Les couches parfumées sont-elles dangereuses pour bébé ?
La question revient à chaque paquet ouvert qui sent la fleur. La réponse honnête n’est ni un oui alarmiste, ni un « aucun problème » expéditif.
Aucun danger propre aux couches parfumées n’est démontré, et rien ne justifie de jeter un paquet entamé. Reste qu’un parfum n’apporte rien à l’enfant : il masque une odeur pour l’adulte, en contact permanent avec une peau occluse, chaude et humide vingt-quatre heures sur vingt-quatre. Sur une peau qui réagit, c’est donc la première chose à retirer de l’équation — avant la marque, avant la gamme, avant la crème.
Où se cache le parfum
Il est le plus souvent déposé sur le voile de surface ou intégré au matelas absorbant, parfois seulement dans le film extérieur ou dans l’emballage lui-même — auquel cas l’odeur disparaît après quelques minutes à l’air. Il se rencontre surtout sur les gammes de nuit et sur certaines couches-culottes, là où la couche reste en place longtemps. Beaucoup de fabricants l’ont retiré de leurs références récentes : la question ne se pose donc pas marque par marque, mais gamme par gamme, et parfois lot par lot après une reformulation.
Le repérer avant d’acheter
- La mention sans parfum figure au dos ou sur le rabat des paquets qui en sont dépourvus ; son absence n’est pas une preuve, mais c’est un indice.

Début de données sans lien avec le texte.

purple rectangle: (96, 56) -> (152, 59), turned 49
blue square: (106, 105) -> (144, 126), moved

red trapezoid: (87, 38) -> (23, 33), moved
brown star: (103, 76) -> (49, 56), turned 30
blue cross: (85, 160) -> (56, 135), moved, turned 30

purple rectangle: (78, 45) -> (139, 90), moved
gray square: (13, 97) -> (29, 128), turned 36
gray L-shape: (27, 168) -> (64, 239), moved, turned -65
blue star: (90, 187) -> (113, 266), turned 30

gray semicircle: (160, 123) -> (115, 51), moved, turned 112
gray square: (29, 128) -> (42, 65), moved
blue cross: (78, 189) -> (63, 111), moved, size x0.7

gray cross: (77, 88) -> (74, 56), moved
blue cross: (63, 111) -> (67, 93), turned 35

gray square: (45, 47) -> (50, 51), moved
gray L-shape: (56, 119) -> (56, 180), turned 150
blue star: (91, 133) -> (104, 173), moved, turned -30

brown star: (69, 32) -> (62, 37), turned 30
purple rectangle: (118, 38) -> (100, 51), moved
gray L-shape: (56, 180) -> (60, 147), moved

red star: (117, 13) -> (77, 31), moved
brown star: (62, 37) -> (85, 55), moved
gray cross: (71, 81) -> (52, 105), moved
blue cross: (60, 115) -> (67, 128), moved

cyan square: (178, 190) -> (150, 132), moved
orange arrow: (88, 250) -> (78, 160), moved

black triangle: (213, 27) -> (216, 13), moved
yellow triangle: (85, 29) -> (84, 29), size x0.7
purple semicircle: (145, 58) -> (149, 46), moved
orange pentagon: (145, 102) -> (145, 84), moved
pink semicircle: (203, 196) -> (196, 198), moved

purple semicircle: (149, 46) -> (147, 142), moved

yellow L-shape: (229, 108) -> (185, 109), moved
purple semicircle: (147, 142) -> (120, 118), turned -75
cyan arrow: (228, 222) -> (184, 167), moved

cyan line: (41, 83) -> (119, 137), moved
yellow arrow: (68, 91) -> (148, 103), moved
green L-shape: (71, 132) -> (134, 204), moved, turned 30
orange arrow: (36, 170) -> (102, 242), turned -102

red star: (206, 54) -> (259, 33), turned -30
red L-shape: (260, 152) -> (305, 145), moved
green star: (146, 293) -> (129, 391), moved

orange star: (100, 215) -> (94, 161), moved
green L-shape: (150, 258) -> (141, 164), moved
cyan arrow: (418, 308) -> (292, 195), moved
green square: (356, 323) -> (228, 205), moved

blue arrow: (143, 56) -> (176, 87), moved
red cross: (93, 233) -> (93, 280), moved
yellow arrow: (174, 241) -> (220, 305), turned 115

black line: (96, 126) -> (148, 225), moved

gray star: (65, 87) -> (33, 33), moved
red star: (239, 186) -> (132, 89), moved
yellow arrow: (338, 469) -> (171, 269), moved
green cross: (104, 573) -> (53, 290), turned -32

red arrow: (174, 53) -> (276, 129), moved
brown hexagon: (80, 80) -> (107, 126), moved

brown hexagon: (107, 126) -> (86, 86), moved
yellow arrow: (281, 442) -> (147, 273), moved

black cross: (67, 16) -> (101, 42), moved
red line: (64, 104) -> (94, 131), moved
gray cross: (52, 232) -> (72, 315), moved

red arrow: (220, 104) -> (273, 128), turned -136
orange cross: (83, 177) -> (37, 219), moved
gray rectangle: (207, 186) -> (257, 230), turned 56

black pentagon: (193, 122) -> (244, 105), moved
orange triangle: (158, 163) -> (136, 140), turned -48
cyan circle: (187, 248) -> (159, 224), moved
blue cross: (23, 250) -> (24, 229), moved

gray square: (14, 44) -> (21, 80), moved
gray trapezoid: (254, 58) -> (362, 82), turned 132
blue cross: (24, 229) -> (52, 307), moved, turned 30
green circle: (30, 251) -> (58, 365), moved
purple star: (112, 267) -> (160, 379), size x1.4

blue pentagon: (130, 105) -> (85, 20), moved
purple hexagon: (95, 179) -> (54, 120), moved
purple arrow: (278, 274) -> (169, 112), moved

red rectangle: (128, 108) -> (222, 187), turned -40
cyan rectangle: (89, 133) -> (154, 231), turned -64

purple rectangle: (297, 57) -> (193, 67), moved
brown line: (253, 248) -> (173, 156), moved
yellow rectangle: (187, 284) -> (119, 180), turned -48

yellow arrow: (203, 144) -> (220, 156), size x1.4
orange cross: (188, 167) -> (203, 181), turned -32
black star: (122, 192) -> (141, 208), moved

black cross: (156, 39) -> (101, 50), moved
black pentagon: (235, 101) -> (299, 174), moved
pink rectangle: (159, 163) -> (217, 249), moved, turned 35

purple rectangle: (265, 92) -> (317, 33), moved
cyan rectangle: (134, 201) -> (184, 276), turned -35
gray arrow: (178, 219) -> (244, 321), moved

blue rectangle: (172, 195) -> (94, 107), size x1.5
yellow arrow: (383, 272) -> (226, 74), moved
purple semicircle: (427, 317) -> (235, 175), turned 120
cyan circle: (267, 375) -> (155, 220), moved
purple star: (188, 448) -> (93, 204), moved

- Dans la liste des composants, cherchez les termes parfum ou fragrance. La publication de cette liste reste volontaire pour les couches, contrairement aux cosmétiques.
- À l’ouverture, une couche parfumée se sent immédiatement, à vingt centimètres du paquet, sans avoir à la déplier.
- Le site du fabricant publie souvent une composition plus détaillée que le carton, avec la fonction de chaque constituant. Notre page composition des couches sert de grille de lecture.
La peau a réagi : que faire
Arrêtez la référence en cours en gardant le paquet pour l’identifier, passez à une gamme sans parfum ni lotion — les couches dites hypoallergéniques en sont un point de départ commode, à condition de savoir ce que cette mention vaut réellement — et rapprochez les changes le temps que la peau se remette. Vérifiez au passage vos lingettes : parfumées et frottées sur une peau abîmée, elles sont souvent plus en cause que la couche elle-même. Si la rougeur ne recule pas en 48 à 72 h, si elle forme des plaques nettes, des vésicules ou déborde des zones de contact, demandez l’avis d’un médecin ou d’un pharmacien : une mycose et une irritation du siège ne se traitent pas de la même façon.
Questions fréquentes
Les lingettes parfumées posent-elles le même problème ?
Le problème est même plus direct. La lingette est frottée sur la peau, parfois plusieurs fois par change, et dépose son parfum ainsi que son conservateur sur une zone déjà fragilisée. Sur un siège rouge, l’eau tiède et un carré de coton, ou un liniment, restent la solution la plus sûre ; les lingettes reprennent leur intérêt en déplacement, de préférence sans parfum.
Le parfum neutralise-t-il vraiment l’odeur d’urine ?
Il la masque, il ne la supprime pas. Une couche qui sent l’ammoniaque signale surtout que l’urine y stagne depuis trop longtemps : la vraie réponse est un change, pas une fragrance. C’est d’ailleurs un inconvénient pratique du parfum, qui brouille un signal utile pour repérer une couche restée en place trop longtemps, notamment au réveil.
Une couche sans parfum peut-elle quand même avoir une odeur ?
Oui, et c’est normal. La cellulose, les films plastiques et les colles thermofusibles dégagent une légère odeur de neuf, sensible à l’ouverture d’un paquet resté fermé plusieurs mois. Elle s’estompe en quelques minutes une fois la couche dépliée. Une odeur florale ou fruitée, en revanche, ne vient jamais des matières de base.